_To do_
Pictures in the records are to be excluded from an otherwise exact copy.

_Exercise inputs_
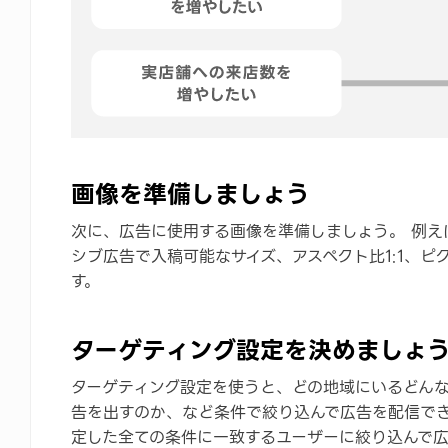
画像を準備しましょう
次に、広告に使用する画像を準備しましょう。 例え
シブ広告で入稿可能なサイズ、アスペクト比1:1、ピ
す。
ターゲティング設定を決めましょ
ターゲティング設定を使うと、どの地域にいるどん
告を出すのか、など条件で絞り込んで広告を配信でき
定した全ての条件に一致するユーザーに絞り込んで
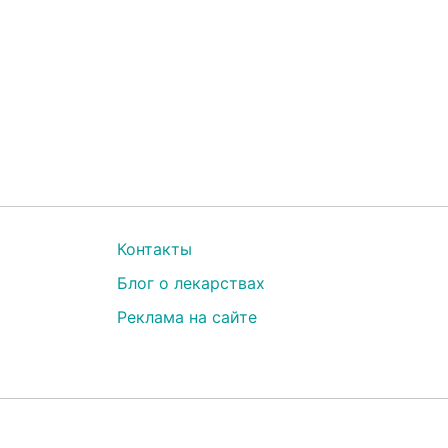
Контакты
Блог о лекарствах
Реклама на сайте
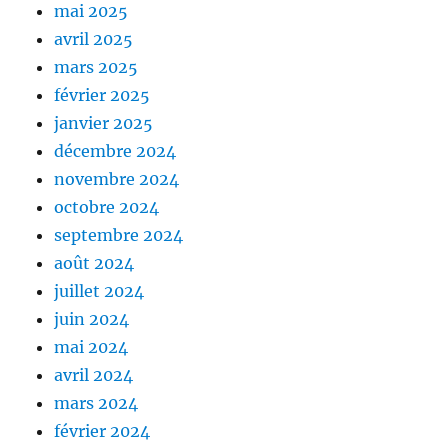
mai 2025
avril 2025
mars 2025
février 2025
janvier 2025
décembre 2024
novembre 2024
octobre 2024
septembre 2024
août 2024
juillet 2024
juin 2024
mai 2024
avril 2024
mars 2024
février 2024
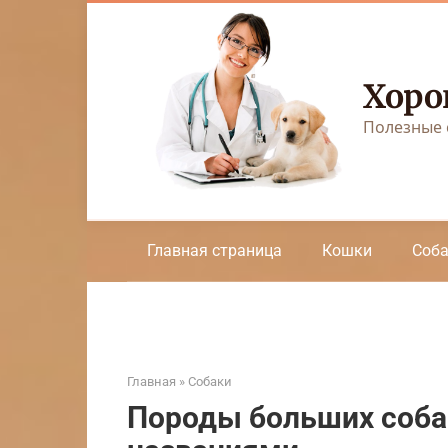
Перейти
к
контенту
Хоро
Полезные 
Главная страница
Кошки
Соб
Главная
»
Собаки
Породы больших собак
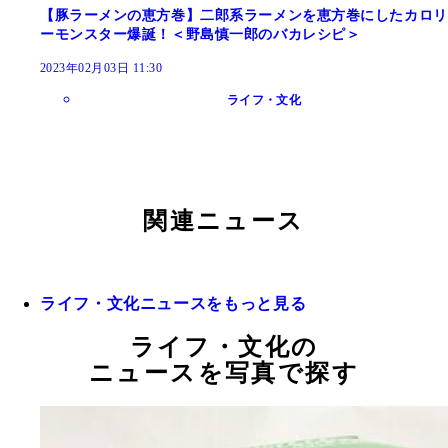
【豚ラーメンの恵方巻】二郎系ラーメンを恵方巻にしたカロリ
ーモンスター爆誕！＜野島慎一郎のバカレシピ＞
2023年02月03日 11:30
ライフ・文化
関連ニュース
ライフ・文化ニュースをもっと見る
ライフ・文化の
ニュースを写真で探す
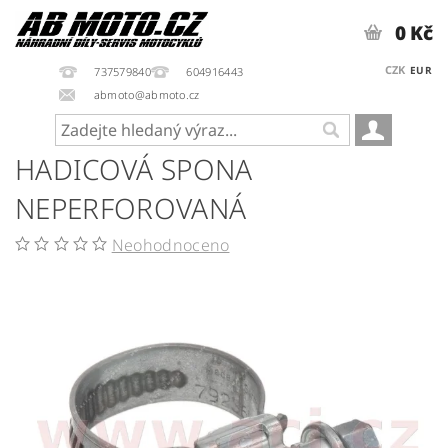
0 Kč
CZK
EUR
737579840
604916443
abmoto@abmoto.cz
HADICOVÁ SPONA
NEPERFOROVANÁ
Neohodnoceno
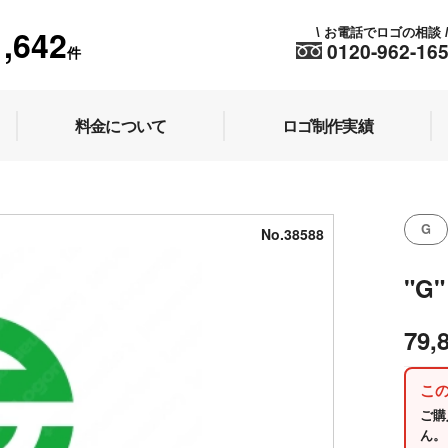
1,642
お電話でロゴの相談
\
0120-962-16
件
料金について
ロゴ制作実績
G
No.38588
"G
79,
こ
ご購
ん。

_Answer space_
画像を準備しましょう
次に、広告に使用する画像を準備しましょう。 例え
シブ広告で入稿可能なサイズ、アスペクト比1:1、ピ
す。
ターゲティング設定を決めましょ
ターゲティング設定を使うと、どの地域にいるどん
告を出すのか、など条件で絞り込んで広告を配信でき
定した全ての条件に一致するユーザーに絞り込んで
Контакты
Блог о лекарствах
Реклама на сайте
mai 2025
avril 2025
mars 2025
février 2025
janvier 2025
décembre 2024
novembre 2024
octobre 2024
septembre 2024
août 2024
juillet 2024
juin 2024
mai 2024
avril 2024
mars 2024
février 2024
Перейти
к
контенту
Хоро
Полезные 
Главная страница
Кошки
Соб
Главная
»
Собаки
Породы больших собак
【豚ラーメンの恵方巻】二郎系ラーメンを恵方巻にしたカロリ
ーモンスター爆誕！＜野島慎一郎のバカレシピ＞
2023年02月03日 11:30
ライフ・文化
関連ニュース
ライフ・文化ニュースをもっと見る
ライフ・文化の
ニュースを写真で探す
0 Kč
CZK
EUR
737579840
604916443
abmoto@abmoto.cz
HADICOVÁ SPONA
NEPERFOROVANÁ
Neohodnoceno
1,642
お電話でロゴの相談
\
0120-962-16
件
料金について
ロゴ制作実績
G
No.38588
"G
79,
こ
ご購
ん。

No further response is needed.